Work request »
Print the data below exactly, but only the lines from the one containing "商品カテゴリー (88, 32)" down to the one containing "[Jour] (342, 2468)", inclusive.

Given data »
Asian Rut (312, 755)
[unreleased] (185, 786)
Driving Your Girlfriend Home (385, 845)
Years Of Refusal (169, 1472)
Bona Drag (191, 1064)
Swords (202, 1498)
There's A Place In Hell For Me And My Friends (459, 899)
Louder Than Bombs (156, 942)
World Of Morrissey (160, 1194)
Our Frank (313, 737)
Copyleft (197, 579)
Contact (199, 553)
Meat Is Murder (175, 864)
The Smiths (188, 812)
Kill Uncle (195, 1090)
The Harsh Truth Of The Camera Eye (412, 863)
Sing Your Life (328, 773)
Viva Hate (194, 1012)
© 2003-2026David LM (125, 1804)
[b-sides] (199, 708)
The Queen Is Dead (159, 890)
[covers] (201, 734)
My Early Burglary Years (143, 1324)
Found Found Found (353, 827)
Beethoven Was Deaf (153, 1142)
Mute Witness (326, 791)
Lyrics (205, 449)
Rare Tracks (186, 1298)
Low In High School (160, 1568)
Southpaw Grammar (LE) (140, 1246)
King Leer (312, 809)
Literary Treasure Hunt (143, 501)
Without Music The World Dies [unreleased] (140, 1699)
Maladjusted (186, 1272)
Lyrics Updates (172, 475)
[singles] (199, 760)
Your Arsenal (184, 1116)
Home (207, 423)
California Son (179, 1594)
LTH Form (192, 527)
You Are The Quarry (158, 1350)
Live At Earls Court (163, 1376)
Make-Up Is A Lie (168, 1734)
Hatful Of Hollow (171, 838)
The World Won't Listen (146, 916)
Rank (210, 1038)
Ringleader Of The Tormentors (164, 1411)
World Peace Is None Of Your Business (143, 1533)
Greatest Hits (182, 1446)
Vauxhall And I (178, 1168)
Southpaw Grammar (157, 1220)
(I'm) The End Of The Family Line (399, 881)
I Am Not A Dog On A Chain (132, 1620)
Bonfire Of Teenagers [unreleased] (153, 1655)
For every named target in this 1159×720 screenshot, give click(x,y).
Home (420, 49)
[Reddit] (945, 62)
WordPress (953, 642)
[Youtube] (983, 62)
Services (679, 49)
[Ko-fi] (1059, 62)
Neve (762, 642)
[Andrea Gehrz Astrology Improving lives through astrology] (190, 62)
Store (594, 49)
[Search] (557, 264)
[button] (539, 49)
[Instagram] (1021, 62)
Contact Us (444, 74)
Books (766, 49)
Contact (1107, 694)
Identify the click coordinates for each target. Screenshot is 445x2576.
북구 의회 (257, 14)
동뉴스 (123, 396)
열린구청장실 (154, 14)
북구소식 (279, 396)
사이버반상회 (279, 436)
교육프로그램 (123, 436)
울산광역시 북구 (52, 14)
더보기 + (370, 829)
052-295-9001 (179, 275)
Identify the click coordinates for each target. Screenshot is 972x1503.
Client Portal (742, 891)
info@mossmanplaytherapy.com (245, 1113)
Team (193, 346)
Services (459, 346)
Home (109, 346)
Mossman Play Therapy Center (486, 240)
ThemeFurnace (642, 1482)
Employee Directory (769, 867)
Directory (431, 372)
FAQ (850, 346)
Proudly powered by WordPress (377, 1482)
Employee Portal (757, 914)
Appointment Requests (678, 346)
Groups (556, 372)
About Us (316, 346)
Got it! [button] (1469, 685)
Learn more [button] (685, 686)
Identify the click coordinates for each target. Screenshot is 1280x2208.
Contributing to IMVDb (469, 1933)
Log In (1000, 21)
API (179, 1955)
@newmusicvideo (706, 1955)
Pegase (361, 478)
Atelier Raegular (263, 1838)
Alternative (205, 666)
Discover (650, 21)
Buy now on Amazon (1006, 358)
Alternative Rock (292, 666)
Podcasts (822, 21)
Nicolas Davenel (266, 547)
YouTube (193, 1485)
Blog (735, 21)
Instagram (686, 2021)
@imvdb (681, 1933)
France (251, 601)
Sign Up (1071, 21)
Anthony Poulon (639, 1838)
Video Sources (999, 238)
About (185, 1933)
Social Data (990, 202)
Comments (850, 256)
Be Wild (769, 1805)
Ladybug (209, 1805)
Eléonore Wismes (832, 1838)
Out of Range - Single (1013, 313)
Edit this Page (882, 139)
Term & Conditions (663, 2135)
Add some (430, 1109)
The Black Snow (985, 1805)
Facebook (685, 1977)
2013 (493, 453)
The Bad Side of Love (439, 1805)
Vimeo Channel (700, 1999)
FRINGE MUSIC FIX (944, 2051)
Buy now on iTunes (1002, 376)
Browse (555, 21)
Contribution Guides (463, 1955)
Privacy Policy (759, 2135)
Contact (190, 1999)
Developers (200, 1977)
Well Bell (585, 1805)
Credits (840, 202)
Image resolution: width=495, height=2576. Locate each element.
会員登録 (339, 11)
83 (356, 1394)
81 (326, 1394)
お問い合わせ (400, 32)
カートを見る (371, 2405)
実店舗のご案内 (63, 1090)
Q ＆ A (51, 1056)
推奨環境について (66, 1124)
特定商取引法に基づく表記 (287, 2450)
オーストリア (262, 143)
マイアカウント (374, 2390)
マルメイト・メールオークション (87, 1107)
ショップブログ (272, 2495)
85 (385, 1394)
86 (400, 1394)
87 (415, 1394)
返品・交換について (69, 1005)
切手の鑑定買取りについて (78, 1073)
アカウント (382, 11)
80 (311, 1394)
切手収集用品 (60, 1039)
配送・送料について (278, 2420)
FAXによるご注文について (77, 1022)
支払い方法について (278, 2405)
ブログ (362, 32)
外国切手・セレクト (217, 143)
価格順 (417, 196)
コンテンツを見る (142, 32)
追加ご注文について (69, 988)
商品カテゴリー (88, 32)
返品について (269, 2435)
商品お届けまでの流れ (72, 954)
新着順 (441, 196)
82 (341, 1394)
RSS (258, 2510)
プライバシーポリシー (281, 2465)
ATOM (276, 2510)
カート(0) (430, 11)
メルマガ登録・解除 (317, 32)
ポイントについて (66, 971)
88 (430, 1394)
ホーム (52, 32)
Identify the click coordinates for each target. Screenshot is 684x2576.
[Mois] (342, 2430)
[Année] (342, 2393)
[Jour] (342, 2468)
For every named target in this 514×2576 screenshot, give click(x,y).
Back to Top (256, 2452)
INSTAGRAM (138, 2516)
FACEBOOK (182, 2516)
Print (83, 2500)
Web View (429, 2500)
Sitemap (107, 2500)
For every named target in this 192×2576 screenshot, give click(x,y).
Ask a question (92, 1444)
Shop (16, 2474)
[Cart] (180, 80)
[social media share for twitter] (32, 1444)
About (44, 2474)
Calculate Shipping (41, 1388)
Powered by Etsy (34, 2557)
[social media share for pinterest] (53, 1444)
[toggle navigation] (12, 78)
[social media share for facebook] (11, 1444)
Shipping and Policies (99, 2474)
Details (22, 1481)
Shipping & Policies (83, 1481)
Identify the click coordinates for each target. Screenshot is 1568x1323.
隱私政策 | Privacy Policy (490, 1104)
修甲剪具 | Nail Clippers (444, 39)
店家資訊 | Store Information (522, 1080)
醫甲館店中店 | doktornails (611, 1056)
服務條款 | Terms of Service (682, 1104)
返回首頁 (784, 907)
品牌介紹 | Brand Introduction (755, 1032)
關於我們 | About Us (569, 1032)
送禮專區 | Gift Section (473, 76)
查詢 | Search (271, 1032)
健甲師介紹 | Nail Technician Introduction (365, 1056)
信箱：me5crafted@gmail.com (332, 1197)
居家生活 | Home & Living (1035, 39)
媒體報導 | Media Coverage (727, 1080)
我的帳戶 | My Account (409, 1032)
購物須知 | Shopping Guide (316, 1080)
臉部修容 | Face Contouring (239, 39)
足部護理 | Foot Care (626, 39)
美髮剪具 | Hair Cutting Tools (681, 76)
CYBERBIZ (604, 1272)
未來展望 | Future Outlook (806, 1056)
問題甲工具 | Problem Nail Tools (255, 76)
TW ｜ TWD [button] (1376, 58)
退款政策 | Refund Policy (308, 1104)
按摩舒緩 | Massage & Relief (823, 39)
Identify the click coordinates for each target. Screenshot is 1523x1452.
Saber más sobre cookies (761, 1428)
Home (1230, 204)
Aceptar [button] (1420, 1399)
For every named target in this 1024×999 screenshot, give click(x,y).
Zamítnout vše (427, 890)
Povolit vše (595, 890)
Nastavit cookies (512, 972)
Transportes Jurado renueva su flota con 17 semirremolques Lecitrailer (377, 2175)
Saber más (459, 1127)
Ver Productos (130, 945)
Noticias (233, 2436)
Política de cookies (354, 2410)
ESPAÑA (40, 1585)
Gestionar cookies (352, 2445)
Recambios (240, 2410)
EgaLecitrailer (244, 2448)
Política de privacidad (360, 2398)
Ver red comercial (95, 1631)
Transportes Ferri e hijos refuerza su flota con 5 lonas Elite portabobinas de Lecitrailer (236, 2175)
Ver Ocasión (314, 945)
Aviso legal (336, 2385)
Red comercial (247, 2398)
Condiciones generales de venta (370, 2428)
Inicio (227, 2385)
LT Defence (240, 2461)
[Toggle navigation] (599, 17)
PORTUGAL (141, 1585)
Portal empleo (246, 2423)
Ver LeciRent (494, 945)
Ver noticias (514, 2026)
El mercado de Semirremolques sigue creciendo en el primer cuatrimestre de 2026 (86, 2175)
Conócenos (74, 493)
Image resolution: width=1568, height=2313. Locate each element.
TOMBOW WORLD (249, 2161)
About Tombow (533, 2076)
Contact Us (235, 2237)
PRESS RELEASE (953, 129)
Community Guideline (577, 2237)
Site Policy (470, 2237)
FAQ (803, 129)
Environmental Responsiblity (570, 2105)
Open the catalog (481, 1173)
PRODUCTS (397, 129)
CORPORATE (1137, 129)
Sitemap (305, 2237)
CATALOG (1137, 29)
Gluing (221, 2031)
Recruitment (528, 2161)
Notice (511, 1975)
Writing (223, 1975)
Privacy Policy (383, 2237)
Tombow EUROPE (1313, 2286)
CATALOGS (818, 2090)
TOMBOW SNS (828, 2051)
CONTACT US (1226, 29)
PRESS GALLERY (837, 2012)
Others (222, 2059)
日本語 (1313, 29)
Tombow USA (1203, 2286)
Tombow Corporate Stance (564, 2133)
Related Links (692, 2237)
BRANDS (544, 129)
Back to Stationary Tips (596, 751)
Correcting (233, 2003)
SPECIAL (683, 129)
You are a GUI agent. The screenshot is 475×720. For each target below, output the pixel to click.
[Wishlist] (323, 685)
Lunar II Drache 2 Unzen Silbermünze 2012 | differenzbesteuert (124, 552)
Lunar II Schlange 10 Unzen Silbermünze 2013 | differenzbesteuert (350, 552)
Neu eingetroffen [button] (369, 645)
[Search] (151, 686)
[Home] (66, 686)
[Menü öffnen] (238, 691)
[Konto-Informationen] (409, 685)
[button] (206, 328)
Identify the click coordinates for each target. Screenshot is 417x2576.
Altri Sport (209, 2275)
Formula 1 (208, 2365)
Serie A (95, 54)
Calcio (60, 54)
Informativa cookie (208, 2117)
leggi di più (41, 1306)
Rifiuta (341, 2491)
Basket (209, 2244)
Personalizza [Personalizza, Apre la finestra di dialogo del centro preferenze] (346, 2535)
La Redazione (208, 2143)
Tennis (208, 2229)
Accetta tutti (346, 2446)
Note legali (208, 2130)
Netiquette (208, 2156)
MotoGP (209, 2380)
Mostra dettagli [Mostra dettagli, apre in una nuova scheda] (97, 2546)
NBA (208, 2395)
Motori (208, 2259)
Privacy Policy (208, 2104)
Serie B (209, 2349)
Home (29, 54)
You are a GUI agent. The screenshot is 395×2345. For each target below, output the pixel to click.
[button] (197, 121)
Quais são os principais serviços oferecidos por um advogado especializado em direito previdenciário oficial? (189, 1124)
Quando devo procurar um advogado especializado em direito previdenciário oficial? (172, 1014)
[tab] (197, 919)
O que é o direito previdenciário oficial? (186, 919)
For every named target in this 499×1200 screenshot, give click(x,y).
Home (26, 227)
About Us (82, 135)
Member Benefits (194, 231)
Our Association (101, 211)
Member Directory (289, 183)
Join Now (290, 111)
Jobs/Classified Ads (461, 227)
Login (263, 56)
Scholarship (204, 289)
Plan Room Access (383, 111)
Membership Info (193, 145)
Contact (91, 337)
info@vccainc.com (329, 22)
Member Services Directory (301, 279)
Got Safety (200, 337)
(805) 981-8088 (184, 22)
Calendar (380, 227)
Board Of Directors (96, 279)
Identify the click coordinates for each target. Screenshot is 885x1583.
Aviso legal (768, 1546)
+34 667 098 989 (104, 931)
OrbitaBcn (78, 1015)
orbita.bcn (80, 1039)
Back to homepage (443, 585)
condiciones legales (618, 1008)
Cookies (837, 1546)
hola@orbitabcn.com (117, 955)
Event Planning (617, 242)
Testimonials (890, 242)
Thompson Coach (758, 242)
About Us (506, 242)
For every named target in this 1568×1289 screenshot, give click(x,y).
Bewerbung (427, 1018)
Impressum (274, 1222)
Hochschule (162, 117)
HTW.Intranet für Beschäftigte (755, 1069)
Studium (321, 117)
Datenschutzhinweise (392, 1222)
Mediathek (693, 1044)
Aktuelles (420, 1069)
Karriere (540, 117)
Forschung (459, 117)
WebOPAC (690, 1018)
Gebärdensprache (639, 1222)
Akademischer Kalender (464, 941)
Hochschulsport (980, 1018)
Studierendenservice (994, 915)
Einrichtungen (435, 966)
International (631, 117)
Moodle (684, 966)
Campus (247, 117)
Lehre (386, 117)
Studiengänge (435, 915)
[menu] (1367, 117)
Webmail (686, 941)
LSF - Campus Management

Answer section »
商品カテゴリー (88, 32)
返品について (269, 2435)
商品お届けまでの流れ (72, 954)
新着順 (441, 196)
82 (341, 1394)
RSS (258, 2510)
プライバシーポリシー (281, 2465)
ATOM (276, 2510)
カート(0) (430, 11)
メルマガ登録・解除 (317, 32)
ポイントについて (66, 971)
88 (430, 1394)
ホーム (52, 32)
Identify the click coordinates for each target. Screenshot is 684x2576.
[Mois] (342, 2430)
[Année] (342, 2393)
[Jour] (342, 2468)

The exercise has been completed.